Saliti i gradini della locanda, Alvin cominciò a pestare i piedi per liberarli dalla neve, il che era senz’altro meglio che bussare per avvertire chi si trovava all’interno che era arrivato qualcuno. Udendo i rapidi passi di Arthur Stuart che veniva ad aprirgli, non riusciva a pensare ad altro che agli atomi. Infatti, sebbene avesse appena concluso che gli atomi non potevano esistere, stava incominciando a rendersi conto che sarebbe stato ancora più pazzesco pensare che gli atomi veramente non esistessero, e che ogni cosa potesse essere divisa in pezzi più piccoli, e questi pezzi potessero essere divisi a loro volta in pezzi ancora più piccoli, e così via all’infinito. E, a rifletterci bene, non c’erano alternative. O si arrivava a una particella che non poteva più essere divisa, cioè all’atomo, oppure non ci si arrivava, il che significava andare avanti all’infinito… e questo era più di quanto la testa di Alvin potesse sopportare.

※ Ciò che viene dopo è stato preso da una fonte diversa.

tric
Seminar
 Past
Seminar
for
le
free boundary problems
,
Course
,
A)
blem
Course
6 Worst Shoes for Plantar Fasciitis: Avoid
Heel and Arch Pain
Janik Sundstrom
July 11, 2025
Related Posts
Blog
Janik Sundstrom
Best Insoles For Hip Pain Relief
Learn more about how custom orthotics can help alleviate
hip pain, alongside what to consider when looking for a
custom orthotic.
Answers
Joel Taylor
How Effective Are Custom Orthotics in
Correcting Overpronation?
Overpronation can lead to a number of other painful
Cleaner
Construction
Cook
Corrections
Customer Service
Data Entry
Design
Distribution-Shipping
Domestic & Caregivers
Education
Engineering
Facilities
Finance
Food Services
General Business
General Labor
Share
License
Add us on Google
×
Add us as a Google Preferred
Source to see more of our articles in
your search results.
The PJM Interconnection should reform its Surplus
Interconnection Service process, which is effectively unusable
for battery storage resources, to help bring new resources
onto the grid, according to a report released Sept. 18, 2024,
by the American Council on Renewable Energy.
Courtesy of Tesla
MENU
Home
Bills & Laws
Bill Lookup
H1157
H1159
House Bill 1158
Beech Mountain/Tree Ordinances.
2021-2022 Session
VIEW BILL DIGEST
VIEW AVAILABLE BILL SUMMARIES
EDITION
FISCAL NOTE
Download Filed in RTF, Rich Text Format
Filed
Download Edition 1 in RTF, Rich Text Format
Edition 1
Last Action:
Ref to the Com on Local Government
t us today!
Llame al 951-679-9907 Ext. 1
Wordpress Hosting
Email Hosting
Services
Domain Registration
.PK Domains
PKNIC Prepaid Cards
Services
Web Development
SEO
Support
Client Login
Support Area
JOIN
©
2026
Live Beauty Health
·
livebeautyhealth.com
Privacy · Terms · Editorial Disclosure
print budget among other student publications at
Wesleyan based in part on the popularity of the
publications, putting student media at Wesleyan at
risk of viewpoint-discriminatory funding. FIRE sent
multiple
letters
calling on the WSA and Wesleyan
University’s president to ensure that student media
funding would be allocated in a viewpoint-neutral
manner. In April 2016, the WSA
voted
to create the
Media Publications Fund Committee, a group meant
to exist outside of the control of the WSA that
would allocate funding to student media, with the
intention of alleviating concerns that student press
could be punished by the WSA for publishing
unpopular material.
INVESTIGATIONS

Quasi senza rendersene conto, si ritrovò nella cucina della locanda, con Arthur Stuart a cavalluccio che giocava con cappello e sciarpa. Horace Guester era nel fienile a imbottire di paglia le nuove fodere dei materassi, perciò fu alla vecchia Peg che Alvin chiese in prestito la slitta. In cucina faceva un gran caldo, e Goody Guester non sembrava particolarmente di buon umore. Gli concesse l’uso della slitta, ma c’era un prezzo da pagare.

«Salva la vita di un bambino di mia conoscenza, Alvin, e porta con te Arthur Stuart» disse la vecchia Peg «o giuro che, se ne combina un’altra delle sue, stasera finisce nello spezzatino.»

In effetti Arthur Stuart sembrava in vena di marachelle… in quel momento stava tentando di strangolare Alvin con la sua stessa sciarpa e rideva come un matto.

«Facciamo un po’ di ripasso, Arthur» disse Alvin. «Come si scrive ‘mi stai strozzando’?»

«M-I S-T-A-I S-T-R-O-Z-Z-A-N-D-O» compitò diligentemente Arthur Stuart.

Arrabbiata com’era, Goody Guester non poté fare a meno di scoppiare a ridere… Non perché Arthur Stuart si fosse mangiato una doppia, ma perché aveva compitato quelle parole in una perfetta imitazione della signorina Larner. «Te lo giuro, Arthur Stuart» disse «sarà meglio che non ti faccia mai sentire dalla maestra, o con la scuola hai chiuso.»

«Benissimo! Non mi piace andare a scuola!» esclamò il ragazzino.

«Sicuramente andare a scuola ti piace di più di quanto non ti piacerebbe lavorare qui in cucina con me» ribatté Goody Guester. «Da mattina a sera, ogni giorno che Dio manda in terra, estate e inverno, perfino i giorni in cui potresti andare a nuotare.»